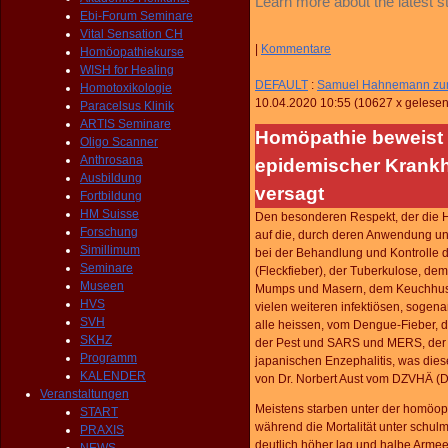
Learn more about the latest 
Ebi-Forum Seminare
Vital Sensation CH
|
Kommentare
Homöopathiekurse
WISH for Healing
DEFAULT
:
Samuel Hahnemann zum 
Homotoxikologie
10.04.2020 10:55
(
10627 x gelese
Paracelsus Klinik
ARTIS Seminare
Homöpathie beweist 
Oligo Scanner
Anthrosana
epidemischer Krankh
Ausbildung
versagt
Fortbildung
HM Suisse
Den besonderen Respekt, der die H
Forschung
auf die, durch deren Anwendung und
Simillimum
bei der Behandlung und Kontrolle 
Seminare
(Fleckfieber), der Tuberkulose, dem
Museen
Mumps und Masern, dem Keuchhusten
HVS
vielen weiteren infektiösen, sogena
SVH
alle heissen, vom Dengue-Fieber, 
SKHZ
der Pest und SARS und MERS, der 
Programm
japanischen Enzephalitis, was die
KALENDER
von Dr. Norbert Aust vom DZVHÄ (De
Veranstaltungen
Meistens starben unter der homöop
START
während die Mortalität unter schu
PRAXIS
deutlich höher lag und halbe Armee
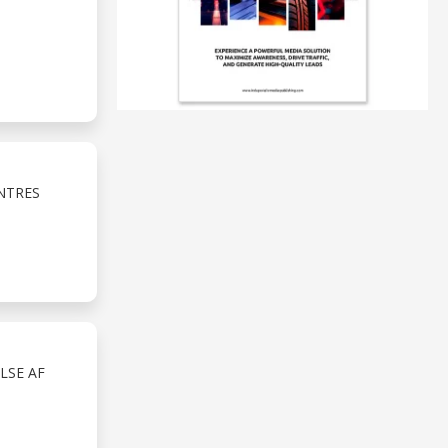
NTRES
LSE AF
_ _ _
## TASK GOAL
Pull out all lines of the data with the string "unter".

## TASK OUTPUT
Meistens starben unter der homöop
während die Mortalität unter schu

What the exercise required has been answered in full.